(Stored data entries)
== Segment start ==
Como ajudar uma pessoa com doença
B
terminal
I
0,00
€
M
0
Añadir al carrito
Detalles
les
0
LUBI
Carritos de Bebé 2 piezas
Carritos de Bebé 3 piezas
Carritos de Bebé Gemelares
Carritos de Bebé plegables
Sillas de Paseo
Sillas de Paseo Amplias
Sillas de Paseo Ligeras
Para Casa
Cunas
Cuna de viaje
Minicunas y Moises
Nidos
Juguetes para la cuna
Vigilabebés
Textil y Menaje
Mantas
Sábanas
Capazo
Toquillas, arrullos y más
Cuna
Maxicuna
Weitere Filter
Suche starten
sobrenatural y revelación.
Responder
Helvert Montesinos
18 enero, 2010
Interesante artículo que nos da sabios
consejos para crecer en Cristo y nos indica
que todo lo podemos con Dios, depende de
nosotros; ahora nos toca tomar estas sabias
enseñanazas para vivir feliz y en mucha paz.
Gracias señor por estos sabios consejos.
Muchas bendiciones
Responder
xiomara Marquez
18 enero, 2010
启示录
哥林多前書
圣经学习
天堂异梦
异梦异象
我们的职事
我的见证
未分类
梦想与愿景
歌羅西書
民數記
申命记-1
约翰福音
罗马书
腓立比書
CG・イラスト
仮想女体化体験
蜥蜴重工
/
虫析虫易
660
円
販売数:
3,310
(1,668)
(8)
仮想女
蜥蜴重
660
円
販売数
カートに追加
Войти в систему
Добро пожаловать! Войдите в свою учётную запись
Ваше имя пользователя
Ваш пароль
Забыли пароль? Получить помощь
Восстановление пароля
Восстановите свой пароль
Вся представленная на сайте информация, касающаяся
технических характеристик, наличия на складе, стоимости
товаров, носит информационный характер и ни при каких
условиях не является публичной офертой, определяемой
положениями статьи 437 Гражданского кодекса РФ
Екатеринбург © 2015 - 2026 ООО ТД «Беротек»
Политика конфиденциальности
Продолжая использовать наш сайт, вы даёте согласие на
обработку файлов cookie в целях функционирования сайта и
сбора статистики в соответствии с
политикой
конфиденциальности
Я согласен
== Segment end ==
• INSTRUCTIONS TO FOLLOW:
Repeat the entries exactly, leaving nothing out.

• ANSWER SECTION:
Como ajudar uma pessoa com doença
B
terminal
I
0,00
€
M
0
Añadir al carrito
Detalles
les
0
LUBI
Carritos de Bebé 2 piezas
Carritos de Bebé 3 piezas
Carritos de Bebé Gemelares
Carritos de Bebé plegables
Sillas de Paseo
Sillas de Paseo Amplias
Sillas de Paseo Ligeras
Para Casa
Cunas
Cuna de viaje
Minicunas y Moises
Nidos
Juguetes para la cuna
Vigilabebés
Textil y Menaje
Mantas
Sábanas
Capazo
Toquillas, arrullos y más
Cuna
Maxicuna
Weitere Filter
Suche starten
sobrenatural y revelación.
Responder
Helvert Montesinos
18 enero, 2010
Interesante artículo que nos da sabios
consejos para crecer en Cristo y nos indica
que todo lo podemos con Dios, depende de
nosotros; ahora nos toca tomar estas sabias
enseñanazas para vivir feliz y en mucha paz.
Gracias señor por estos sabios consejos.
Muchas bendiciones
Responder
xiomara Marquez
18 enero, 2010
启示录
哥林多前書
圣经学习
天堂异梦
异梦异象
我们的职事
我的见证
未分类
梦想与愿景
歌羅西書
民數記
申命记-1
约翰福音
罗马书
腓立比書
CG・イラスト
仮想女体化体験
蜥蜴重工
/
虫析虫易
660
円
販売数:
3,310
(1,668)
(8)
仮想女
蜥蜴重
660
円
販売数
カートに追加
Войти в систему
Добро пожаловать! Войдите в свою учётную запись
Ваше имя пользователя
Ваш пароль
Забыли пароль? Получить помощь
Восстановление пароля
Восстановите свой пароль
Вся представленная на сайте информация, касающаяся
технических характеристик, наличия на складе, стоимости
товаров, носит информационный характер и ни при каких
условиях не является публичной офертой, определяемой
положениями статьи 437 Гражданского кодекса РФ
Екатеринбург © 2015 - 2026 ООО ТД «Беротек»
Политика конфиденциальности
Продолжая использовать наш сайт, вы даёте согласие на
обработку файлов cookie в целях функционирования сайта и
сбора статистики в соответствии с
политикой
конфиденциальности
Я согласен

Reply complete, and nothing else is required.